Conforme relato feito para o TopMídiaNews, a irmã detalhou que as dores começaram na quarta-feira da semana passada, quando a jovem procurou atendimento médico pela primeira vez.
Na ocasião, a família afirma que a adolescente recebeu medicação e foi orientada de que o problema poderia estar relacionado a uma infecção ou algo que tivesse ingerido. Mesmo medicada, as dores continuaram ao longo dos dias.
Já na terça-feira (9), ela voltou à unidade de saúde e, após nova avaliação, recebeu a suspeita de cálculo na vesícula ou nos rins. Diante da recomendação médica e temendo a demora para realização de exames pela rede pública, a família decidiu pagar uma ultrassonografia particular.
O exame foi realizado na manhã de quarta-feira (10) e confirmou a presença de uma pedra na vesícula. Com o resultado em mãos, a adolescente retornou à UPA Universitário.

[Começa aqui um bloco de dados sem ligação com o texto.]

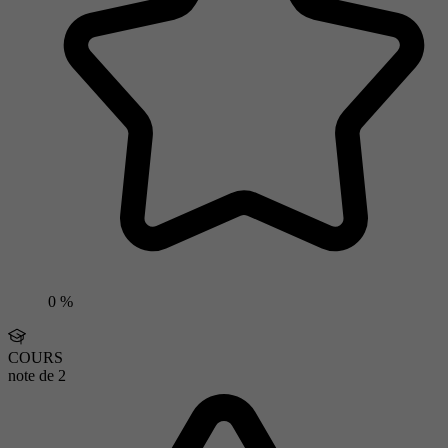
0 %
COURS
note de
2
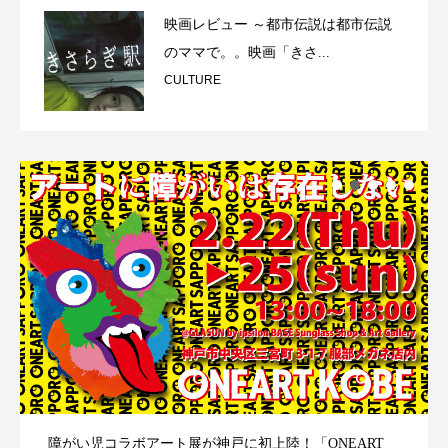
映画レビュー ～都市伝説は都市伝説
のママで。。映画「きさ...
CULTURE
障がい児コラボアート展が神戸に初上陸！「ONEART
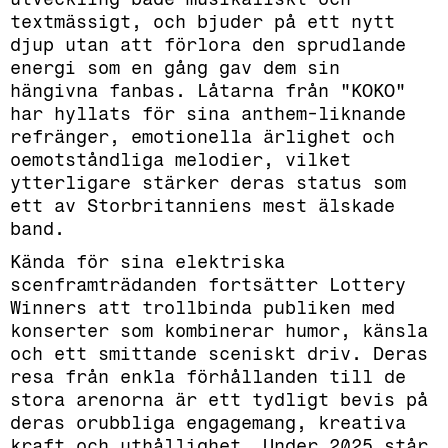
textmässigt, och bjuder på ett nytt
djup utan att förlora den sprudlande
energi som en gång gav dem sin
hängivna fanbas. Låtarna från "KOKO"
har hyllats för sina anthem-liknande
refränger, emotionella ärlighet och
oemotståndliga melodier, vilket
ytterligare stärker deras status som
ett av Storbritanniens mest älskade
band.
Kända för sina elektriska
scenframträdanden fortsätter Lottery
Winners att trollbinda publiken med
konserter som kombinerar humor, känsla
och ett smittande sceniskt driv. Deras
resa från enkla förhållanden till de
stora arenorna är ett tydligt bevis på
deras orubbliga engagemang, kreativa
kraft och uthållighet. Under 2025 står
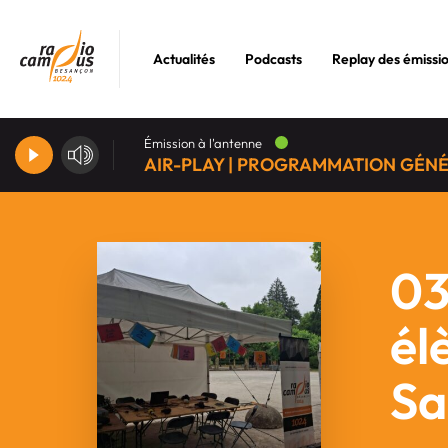
Actualités
Podcasts
Replay des émissi
Émission à l'antenne
AIR-PLAY | PROGRAMMATION GÉN
03
él
Sa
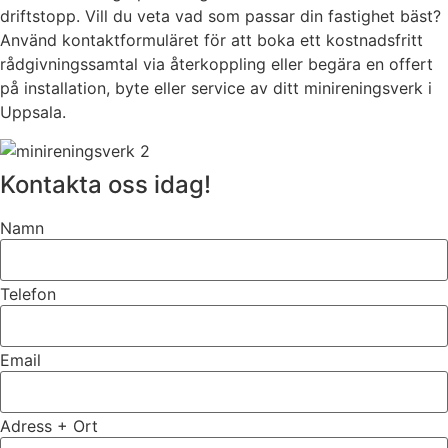
driftstopp. Vill du veta vad som passar din fastighet bäst?
Använd kontaktformuläret för att boka ett kostnadsfritt
rådgivningssamtal via återkoppling eller begära en offert
på installation, byte eller service av ditt minireningsverk i
Uppsala.
Kontakta oss idag!
Namn
Telefon
Email
Adress + Ort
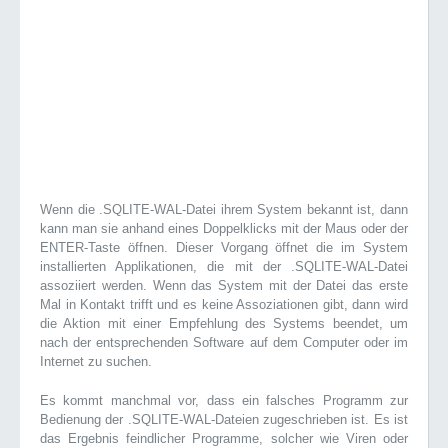
Wenn die .SQLITE-WAL-Datei ihrem System bekannt ist, dann
kann man sie anhand eines Doppelklicks mit der Maus oder der
ENTER-Taste öffnen. Dieser Vorgang öffnet die im System
installierten Applikationen, die mit der .SQLITE-WAL-Datei
assoziiert werden. Wenn das System mit der Datei das erste
Mal in Kontakt trifft und es keine Assoziationen gibt, dann wird
die Aktion mit einer Empfehlung des Systems beendet, um
nach der entsprechenden Software auf dem Computer oder im
Internet zu suchen.
Es kommt manchmal vor, dass ein falsches Programm zur
Bedienung der .SQLITE-WAL-Dateien zugeschrieben ist. Es ist
das Ergebnis feindlicher Programme, solcher wie Viren oder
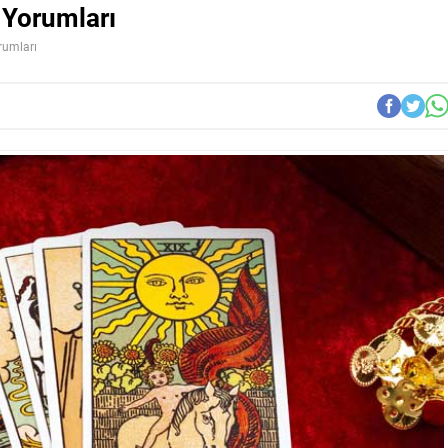
 Yorumları
rumları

Segundo o relato, houve divergência entre os profissionais que atenderam a paciente. Enquanto um médico teria informado que o caso não exigia cirurgia, outro avaliou que havia necessidade de procedimento cirúrgico e solicitou uma vaga hospitalar.
"Um médico fala que precisa de cirurgia, outro fala que não precisa. A gente não sabe mais em quem acreditar", desabafou a irmã. A família afirma que, desde então, a adolescente aguarda transferência pelo sistema de regulação, mas sem previsão de vaga. Além disso, não teria conseguido um leito dentro da própria unidade.
"Ela ficou o dia inteiro sentada nas cadeiras do saguão. Disseram que não tinha leito para ela ficar deitada. Ela está com muita dor e sentada piora ainda mais", relatou.
Ainda conforme a família, durante a madrugada um médico orientou que a adolescente retornasse para casa para descansar, já que não havia local adequado para acomodá-la na unidade. No entanto, a jovem não conseguiu permanecer em casa devido à intensidade das dores e voltou à UPA na manhã desta quinta-feira.
Outro ponto que preocupa os familiares é a falta de informações claras sobre o tratamento. Segundo eles, um novo médico afirmou que a pedra poderia ser eliminada apenas com medicação, sem necessidade de cirurgia.
"A gente está completamente perdido. Cada médico fala uma coisa diferente e a vaga não sai. Ela continua sofrendo, sem leito e sem uma definição", afirmou a irmã.
A família também relata preocupação com o uso contínuo de medicamentos para controle da dor e com a possibilidade de agravamento do quadro, já que exames teriam apontado alterações relacionadas aos rins.
A reportagem procurou a Sesau (Secretaria Municipal de Saúde), mas, até a publicação desta matéria, não teve retorno. O espaço segue aberto para manifestação.